Nach Angaben des Sozialministeriums war im Juni 2015 in 10 482 Fällen Betreuungsgeld und 3504 Mal Landeserziehungsgeld ausgezahlt worden. Die Einkommensgrenzen bei den Landeszahlungen für Alleinerziehende und Paare liegen bei 14 100 und 17 100 Euro. Bei Übersteigen dieser Grenzen verringert sich das Erziehungsgeld schrittweise.

Während die CDU den Richterspruch aus Karlsruhe bedauerte, gab es bei Grünen und Linken Zustimmung. Sachsen Regierung sollte im Lichte der Karlsruher Entscheidung auch das Landeserziehungsgeld noch einmal überprüfen, sagte Grünen-Fraktionschef Volkmar Zschocke. Er ist der Ansicht, das bisherige Betreuungsgeld und die Mittel für das Landeserziehungsgeld (13 Millionen Euro) in den Kita-Ausbau zu stecken. Die Linken sehen nun die Länder gefragt. „Wenn der Bund ihnen die Betreuungsgeld-Mittel überträgt, sollten sie nicht denselben ideologisch motivierten Fehler machen wie der Bundesgesetzgeber“, erklärte Vize-Fraktionschefin Annekatrin Klepsch. Sie sollten das Geld stattdessen nutzen, um die Qualität frühkindlicher Bildung flächendeckend zu verbessern.

Auch der sächsische CDU-Koalitionspartner SPD sprach sich dafür aus, lieber Mittel in die Kita zu investieren als Betreuungsgeld zu zahlen, „Das Betreuungsgeld war familienpolitisch falsch, und ihm fehlte es an gesellschaftlicher Akzeptanz.
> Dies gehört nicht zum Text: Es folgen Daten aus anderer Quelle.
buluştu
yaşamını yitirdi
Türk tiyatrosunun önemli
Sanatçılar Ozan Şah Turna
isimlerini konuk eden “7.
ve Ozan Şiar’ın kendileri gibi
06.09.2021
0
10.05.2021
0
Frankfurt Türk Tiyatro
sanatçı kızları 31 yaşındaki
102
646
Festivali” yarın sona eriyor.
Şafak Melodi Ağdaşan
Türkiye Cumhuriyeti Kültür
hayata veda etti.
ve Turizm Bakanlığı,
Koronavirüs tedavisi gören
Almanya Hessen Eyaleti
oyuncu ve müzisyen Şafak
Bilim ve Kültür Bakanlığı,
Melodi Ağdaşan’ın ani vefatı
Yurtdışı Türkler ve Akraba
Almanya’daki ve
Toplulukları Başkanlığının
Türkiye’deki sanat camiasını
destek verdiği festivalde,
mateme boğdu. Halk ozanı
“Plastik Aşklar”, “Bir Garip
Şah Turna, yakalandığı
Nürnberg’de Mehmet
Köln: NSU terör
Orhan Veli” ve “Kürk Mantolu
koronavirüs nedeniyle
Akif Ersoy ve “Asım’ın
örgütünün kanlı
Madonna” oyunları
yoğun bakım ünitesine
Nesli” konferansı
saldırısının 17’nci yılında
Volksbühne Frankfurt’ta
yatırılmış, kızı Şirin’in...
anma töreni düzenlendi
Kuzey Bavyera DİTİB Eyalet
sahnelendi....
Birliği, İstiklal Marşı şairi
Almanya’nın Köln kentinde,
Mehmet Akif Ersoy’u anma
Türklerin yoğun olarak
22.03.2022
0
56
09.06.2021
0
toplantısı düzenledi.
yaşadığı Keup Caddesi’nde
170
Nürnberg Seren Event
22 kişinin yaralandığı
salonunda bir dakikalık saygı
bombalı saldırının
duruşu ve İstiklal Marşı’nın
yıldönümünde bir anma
Gerade die Menschen in Ostdeutschland wissen um die Vorteile einer gut ausgebauten Kinderbetreuung“, erklärte der stellvertretende Fraktionschef Henning Homann.
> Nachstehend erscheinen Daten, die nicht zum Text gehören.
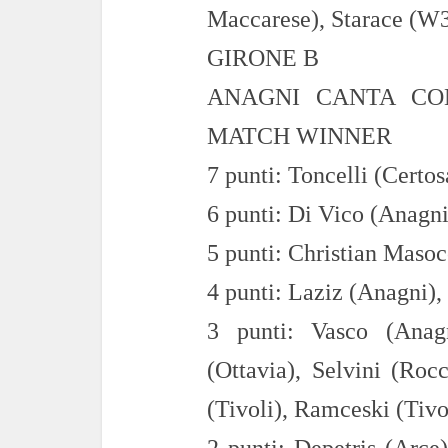
Maccarese),
Starace (W
GIRONE B
ANAGNI CANTA CON
MATCH WINNER
7
punti:
Ton
cel
li
(Certos
6
punti: Di Vico (Anagni
5
punti:
Christian
Masoc
4
punti:
Laziz
(Anagni),
3
punti:
Vasco (Anag
(Ottavia
),
Selv
ini
(Rocc
(Tivoli
),
Ramce
ski
(Tivo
Die katholische Kirche bedauerte die Entscheidung aus Karlsruhe. Die Leistung sei Ausdruck der Wertschätzung für Eltern gewesen, die ihre Kinder zu Hause betreuen, sagte der Vorsitzende der Kommission für Ehe und Familie der Deutschen Bischofskonferenz, Erzbischof Heiner Koch (Dresden-Meißen). Er appellierte an Bund und Länder, Instrumente zu entwickeln, „die die Erziehungsleistung von Eltern anerkennen und deren Wahlfreiheit unterstützen“.

Das Bundesverfassungsgericht hatte am Montag das umstrittene Betreuungsgeld gekippt. Nicht der Bund, sondern die Länder seien für die Leistung zuständig, entschied das Gericht am Dienstag in Karlsruhe. Damit hatte eine Klage Hamburgs Erfolg (Az.: 1 BvF 2/13). Die Entscheidung fiel einstimmig.